My only source of information is Pocket Atlas of Remote Islands : Fifty Isnalds I Have not Visited and Never Will and I was hoping some of you could maybe point me to other sources of info.
Thanks !


----------



## Kim Chee (Nov 16, 2015)

Moved to "general banter".

I wish we had enough island dwellers to justify an "island living" forum.

Why are you looking for an island with such a low population?


----------



## deleted14783 (Nov 17, 2015)

I'm not really sure if I can explain the reasons as to why I'm looking for such island since it's a mix of my private life and my idealism. 

Lets just say that I want an advanture. I've been to a lot of places, and I've seen a lot of people ( probably less than many of you but still far more than I ever thought I would ) and I just want to change the way I live for some period of time and I find remote islands to be the best thing I can possibly get.


----------



## Deleted member 125 (Nov 17, 2015)

ide assume theres certainly a few of them out there with populations around that, but i would doubt that many people live there full time and or dont also work there. it seems like a remote place with that few people would be extremly expensive to live because of the cost of having things brought by boat to the island to sell to the people living there. with a bit of googling i found out that a bag of lays classic potatoe chips is 5.99 in alaska, that same bag is about 2 bucks in the lower 48. 

my knowledge is pretty slim about asia or europe i would just think that if this was something you were interested in doing that yer best bet would be to find a island that has nobody on it, and in a climate that you can grow yer own food and have to rely very little on other people.


----------



## deleted14783 (Nov 17, 2015)

The plan is to grow my own food and take care of myself without others, and so far I've never had any problems in doing that. The only thing I'm being paranoid about is the wildlife which can be deadly in some parts of the world. That and many other things which I have not yet encountered on my journeys is the main reason as to why I want the island to be populated. I'm not trying to be Robinson Crusoe, I'm just trying to live by myself. The reason why I chose Asia / Europe is simply because of the climate and my knowledge of those culture. I'm planning on living 'there' for at least 10 months.
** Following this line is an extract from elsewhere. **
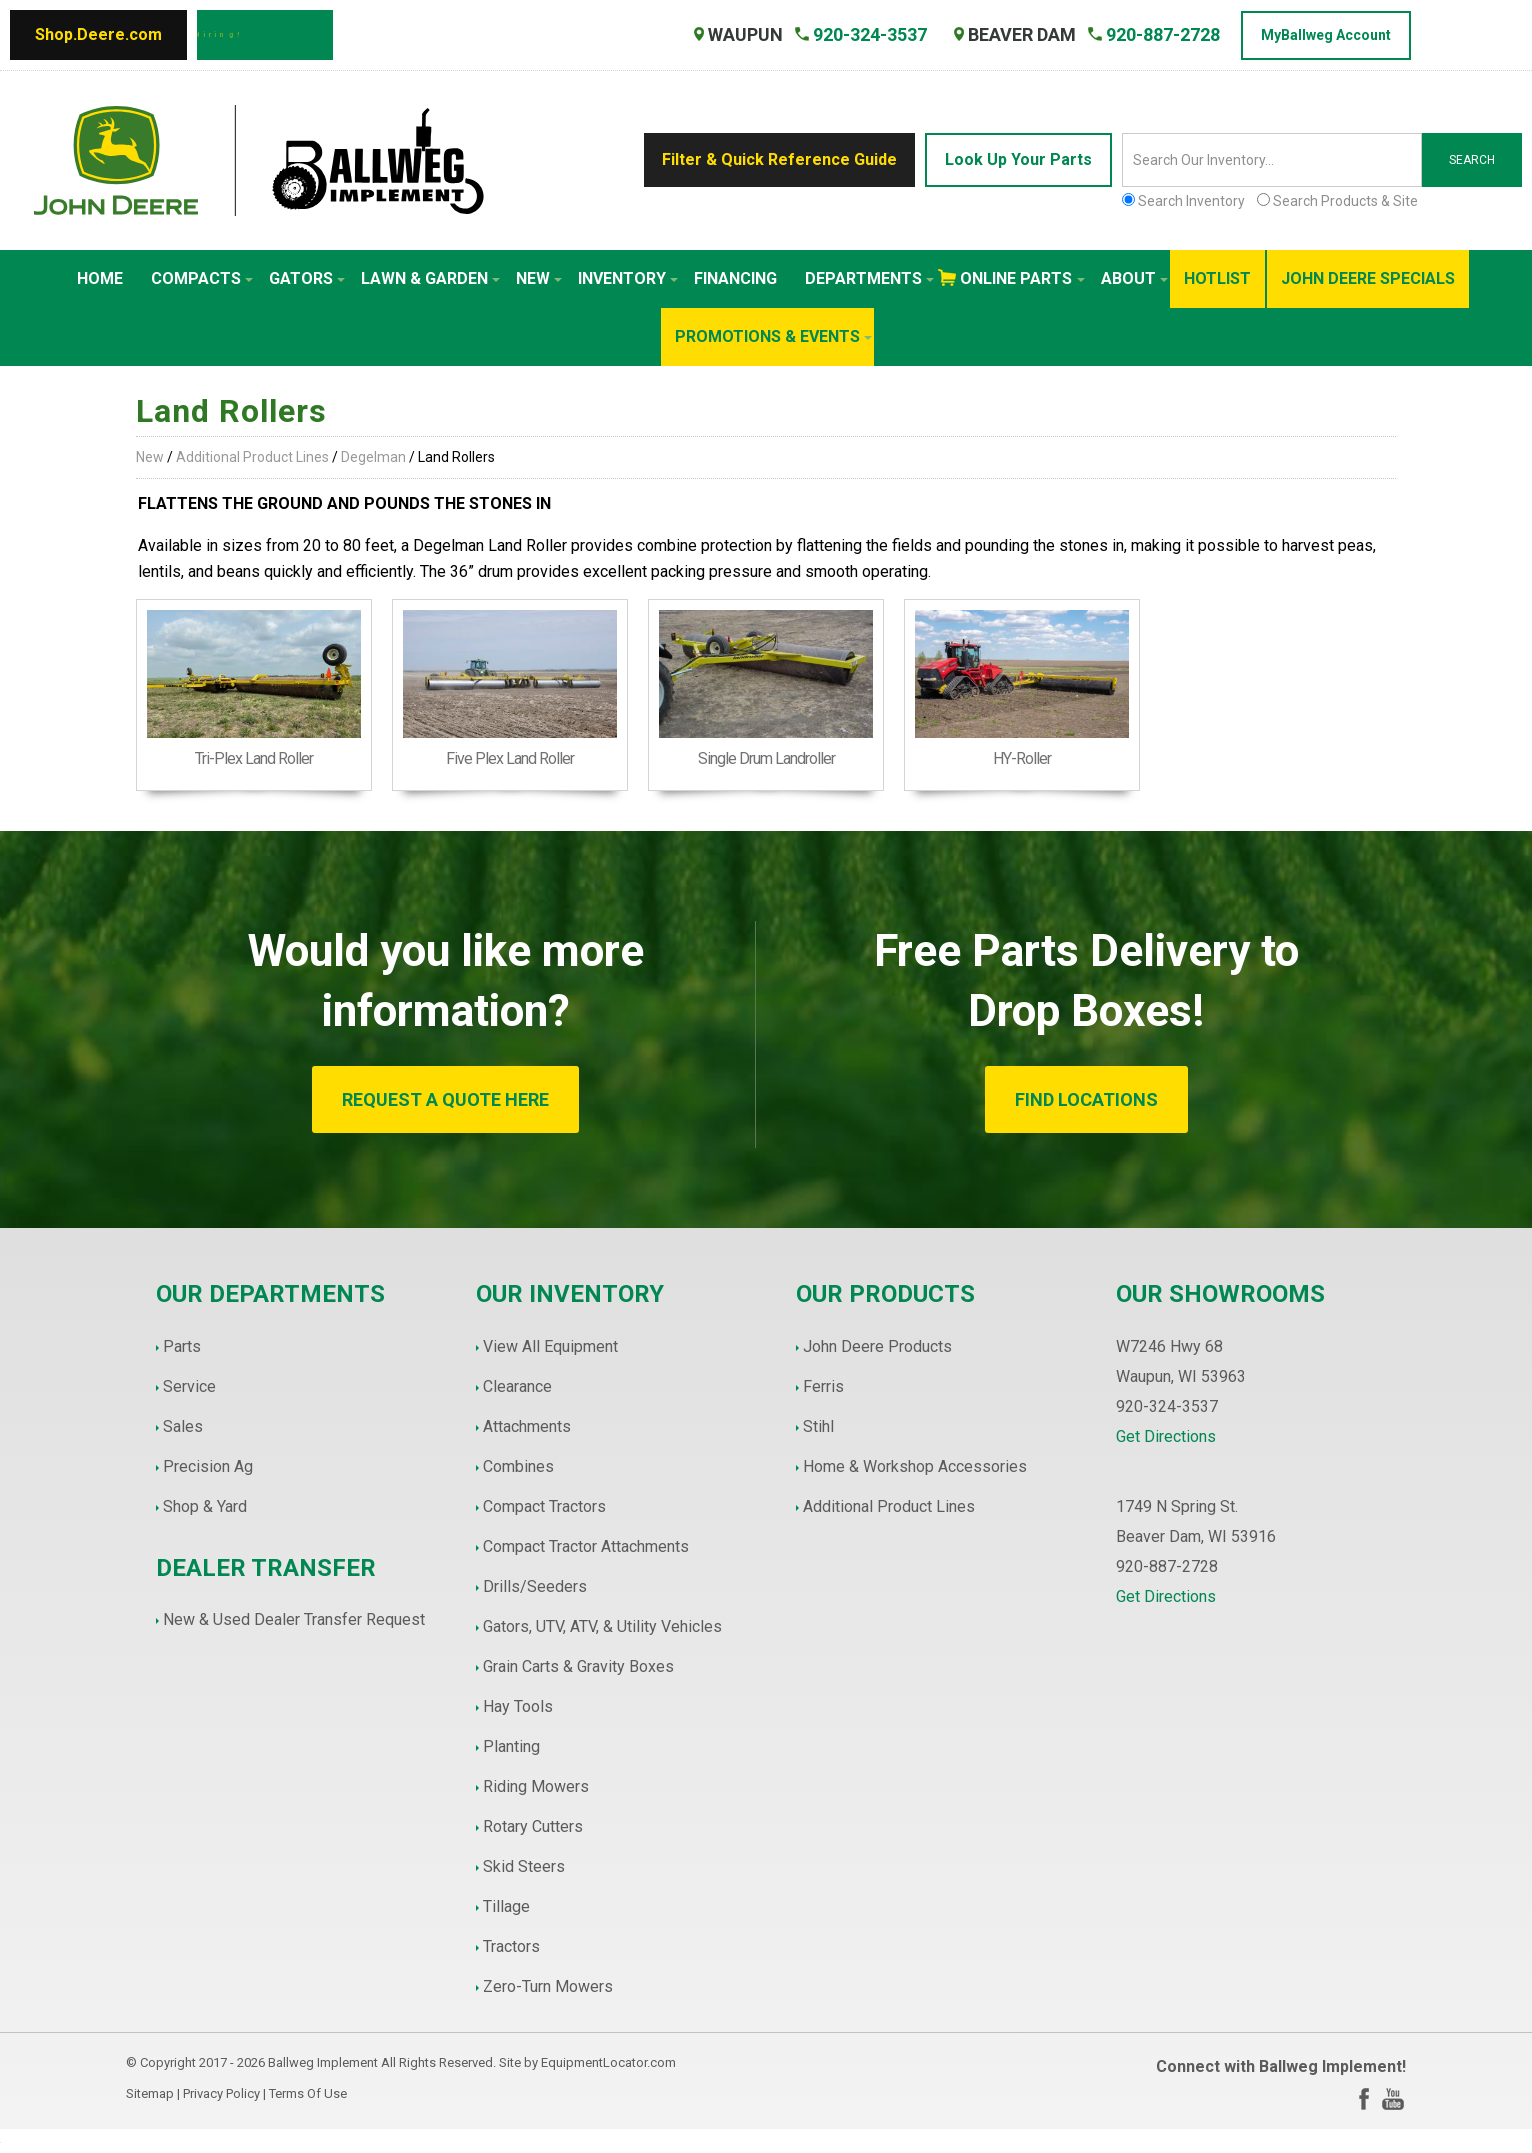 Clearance (517, 1386)
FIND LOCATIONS (1086, 1099)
Anywayz, this trip has been planned for a long time and won't be happening in at least next 1.5 ( planned for summer 2017 ) years that's why I'm still open to any suggestions.

Thanks


----------



## Thistle (Nov 21, 2015)

There are plenty of islands with less than 300 people in Scotland. Very few deadly animals in the UK. Asps and spiders tend to be as bad as it gets. 

Some of the islands on the west coast are in the gulf stream so have a fairly mild climate compared to the rest of Scotland. Check out Argyll and Bute.


----------



## deleted14783 (Nov 21, 2015)

Thank you so much !


----------



## deleted14783 (Nov 28, 2015)

I have to admit these islands look extreamly good and have just about everything I was looking for. Once again thank you ! So far these have been put on my top 3 list to go


----------



## Thistle (Nov 29, 2015)

Let me know how you like it if you move there. We've been thinking about moving up that way in a couple of years - though to an island that has a few more people than 300.

The Greek Islands also look good, though who knows if they will still be part of the EU by the time we're ready to go.


----------